Kompetitif dalam bersaing serta optimis dan ambisius dalam memenangkan perlombaan. Itulah gambaran yang ada dalam diriku. Sejak dulu, kedua orang tuaku telah menerapkan pola asuh yang dapat dikatakan cukup keras tanpa memikirkan bagaimana rasa lelah yang akan kudapatkan. Belajar, persaingan serta menjadi juara adalah hal-hal yang harus kuturuti juga kuraih demi mencapai keinginan mereka.
Mungkin terasa menyenangkan jika memenangkan ranking teratas sampai juara olimpiade. Tetapi semua keadaan berbalik ketika pada saat aku memasuki bangku mengengah atas. Seluruh nilaiku turun drastis, membuatku terkejut akibat perubahan yang tak pernah kusangka sebelumnya. Aku tidak terkalahkan, aku selalu menjadi nomor satu. Namun mengapa semuanya tiba-tiba menjadi seperti ini?
Bulir keringat mulai bercucuran, badanku menegang kaku dan tanganku gemetar saat memegang lembaran laporan akhir ujian semester pertama di kelas sepuluh. Perlahan tubuhku merosot ke lantai, seiring dengan air mata yang ikut membanjiri. Kudongakan kepala, kini aku dikelilingi oleh teman-temanku yang menatap kebingungan karena suara tangisan penuh keputus asaan dariku yang terdengar semakin kencang.
Pandangan yang mereka berikan seolah menegaskan bahwa aku ini adalah orang aneh. Meski begitu, tak lama satu persatu dari mereka pun memilih untuk meninggalkanku sendirian di dalam kelas.
Aku telah gagal. Lihat! Betapa bodohnya aku.

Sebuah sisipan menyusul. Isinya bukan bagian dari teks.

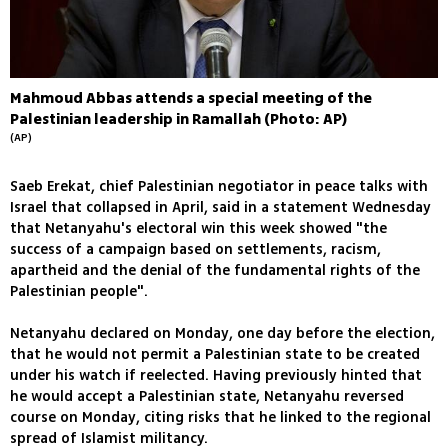
Mahmoud Abbas attends a special meeting of the
Palestinian leadership in Ramallah (Photo: AP)
(AP)
Saeb Erekat, chief Palestinian negotiator in peace talks with
Israel that collapsed in April, said in a statement Wednesday
that Netanyahu's electoral win this week showed "the
success of a campaign based on settlements, racism,
apartheid and the denial of the fundamental rights of the
Palestinian people".
Netanyahu declared on Monday, one day before the election,
that he would not permit a Palestinian state to be created
under his watch if reelected. Having previously hinted that
he would accept a Palestinian state, Netanyahu reversed
course on Monday, citing risks that he linked to the regional
spread of Islamist militancy.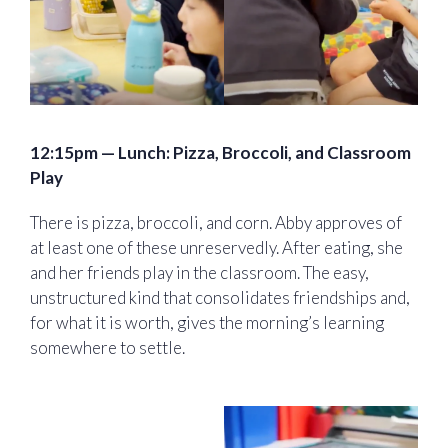
12:15pm — Lunch: Pizza, Broccoli, and Classroom
Play
There is pizza, broccoli, and corn. Abby approves of
at least one of these unreservedly. After eating, she
and her friends play in the classroom. The easy,
unstructured kind that consolidates friendships and,
for what it is worth, gives the morning’s learning
somewhere to settle.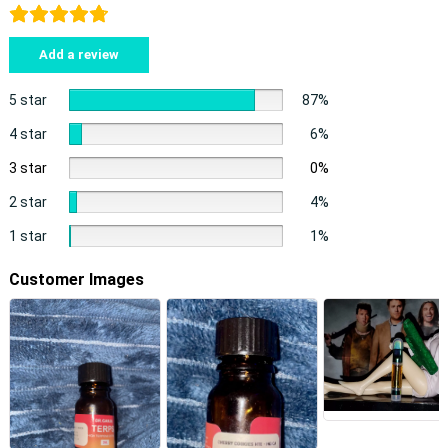
Add a review
5 star
87%
4 star
6%
3 star
0%
2 star
4%
1 star
1%
Customer Images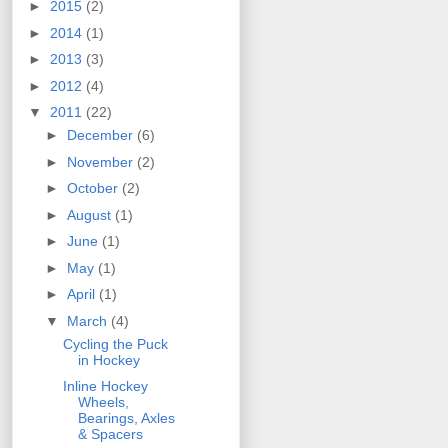
►
2015
(2)
►
2014
(1)
►
2013
(3)
►
2012
(4)
▼
2011
(22)
►
December
(6)
►
November
(2)
►
October
(2)
►
August
(1)
►
June
(1)
►
May
(1)
►
April
(1)
▼
March
(4)
Cycling the Puck
in Hockey
Inline Hockey
Wheels,
Bearings, Axles
& Spacers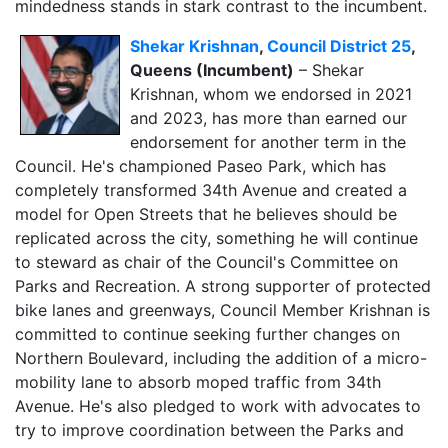
mindedness stands in stark contrast to the incumbent.
Shekar Krishnan
,
Council District 25
,
Queens (Incumbent)
– Shekar
Krishnan, whom we endorsed in 2021
and 2023, has more than earned our
endorsement for another term in the
Council. He's championed Paseo Park, which has
completely transformed 34th Avenue and created a
model for Open Streets that he believes should be
replicated across the city, something he will continue
to steward as chair of the Council's Committee on
Parks and Recreation. A strong supporter of protected
bike lanes and greenways, Council Member Krishnan is
committed to continue seeking further changes on
Northern Boulevard, including the addition of a micro-
mobility lane to absorb moped traffic from 34th
Avenue. He's also pledged to work with advocates to
try to improve coordination between the Parks and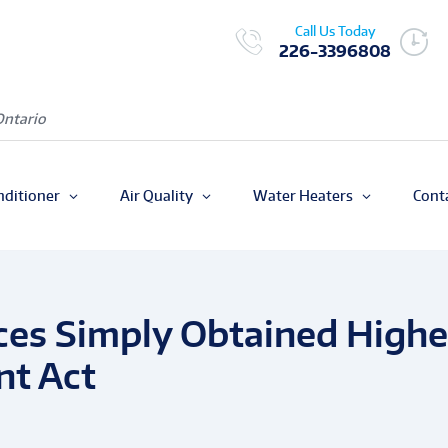
Call Us Today
226-3396808
Ontario
nditioner
Air Quality
Water Heaters
Cont
aces Simply Obtained Highe
nt Act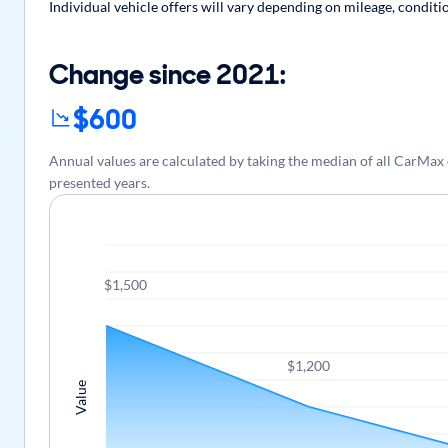
Individual vehicle offers will vary depending on mileage, conditi
Change since 2021:
$600
Annual values are calculated by taking the median of all CarMa
presented years.
$1,500
$1,200
Value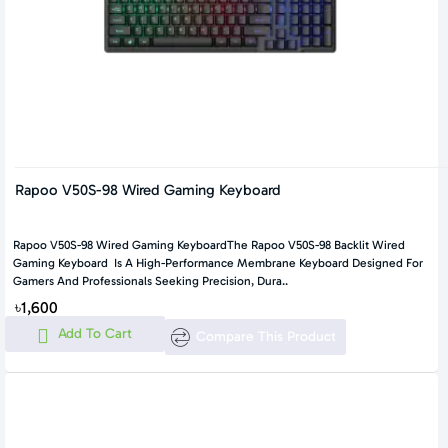
Rapoo V50S-98 Wired Gaming Keyboard
Rapoo V50S-98 Wired Gaming KeyboardThe Rapoo V50S-98 Backlit Wired
Gaming Keyboard Is A High-Performance Membrane Keyboard Designed For
Gamers And Professionals Seeking Precision, Dura..
৳1,600
Add To Cart
Compare This Product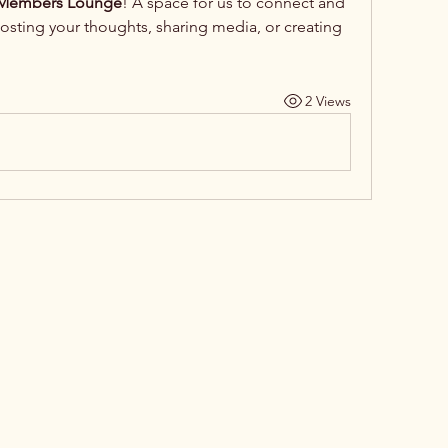
embers Lounge
! A space for us to connect and 
posting your thoughts, sharing media, or creating 
2 Views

Waktu sekolah telah usai, saatnya kembali ke rumah. Tentunya bersama ketakutan yang sedari tadi kucemaskan. Aku memberikan hasil laporan ujian semester yang dipenuhi oleh tinta merah itu pada Mama. Dan apa yang kutakutkan, akhirnya terjadi juga. Mama marah besar. Sampai-sampai tanpa belas kasihan, kepalaku dipukuli oleh gulungan buku catatan tebal. Cacian serta makian kasar juga ikut terdengar keluar dari mulut Mama.
"Kamu bodoh! Dengan nilai seperti ini, kamu berharap menjadi apa, hah?! Sangat memalukan!"teriaknya dengan mata yang melotot.
Lalu kulihat tangan kanannya beralih mendorong kepalaku. Meski begitu, aku tidak berani menghindar. "Apa yang kamu lakukan selama ini? Cara belajar kamu bagaimana sampai nilai yang kamu dapatkan bisa hancur?! Dengar ya, Mama sudah keluar uang banyak untuk membiayai kamu sekolah. Kalau nilaimu jelek seperti ini, lebih baik keluar saja!"
Mama kembali mendorong tubuhku. Bedanya kali ini hingga terjatuh. Jujur saja, tubuhku terasa sakit semua. Aku hanya menangis tanpa suara berharap Papa yang sedang menatapku itu akan membelaku agar terhindar dari siksaan Mama. Tetapi pada kenyataanya, pandangan itu terasa penuh rasa benci.
Mama ... Papa ... salahkah aku?
Semenjak saat itu, kutata kembali jadwal belajarku lebih padat dan intensif dari sebelumnya. Tidak peduli seberapa kerasnya aku belajar hingga menjadikan kepalaku terasa ingin pecah. Yang paling penting, aku harus membuat Mama dan Papa bangga. Aku ingin kembali menjadi kebanggaan keluarga, si nomor satu dan tidak pernah terkalahkan.Â
Aku juga tidak mau diejek bodoh dan menerima tatapan sinis dari guru-guru akibat nilaiku yang sempat turun. Di rumah, aku rela begadang sampai dini hari hanya untuk mempelajari buku tebal dan mengerjakan soal-soal yang termuat di dalamnya. Waktu tidur yang seharusnya 8 jam kini tinggal beberapa jam saja.
Saat mentari muncul dengan perlahan menyinari bumi, kupandangi wajahku sebelum melangkahkan kaki berangkat ke sekolah. Lingkaran hitam di sekitar kedua mataku terlihat begitu jelas. Wajahku muram, tidak ada raut ceria seperti siswa lain.
Tidak apa-apa, yang paling penting sekarang aku harus mendapat nilai sempurna demi Mama dan Papa.
Begitu menyedihkan saat usaha yang kulakukan begitu keras nyatanya mengkhianati hasil. Melihat bagaimana yang terjadi, ternyata semakin banyak aku belajar tidak kunjung membuatku mendapatkan nilai yang bagus. Bahkan beberapa kali aku tertidur saat pembelajaran tengah berlangsung dan berakhir di ruang BK.Â
Aku mendengarkan semua nasehat guru-guruku tanpa mengeluarkan protes apa-apa. Namun, begitu mereka menuduhku telah bermalas-malasan, aku merasa amarahku berkumpul pada satu titik. Yang mau tak mau harus tetap kutahan.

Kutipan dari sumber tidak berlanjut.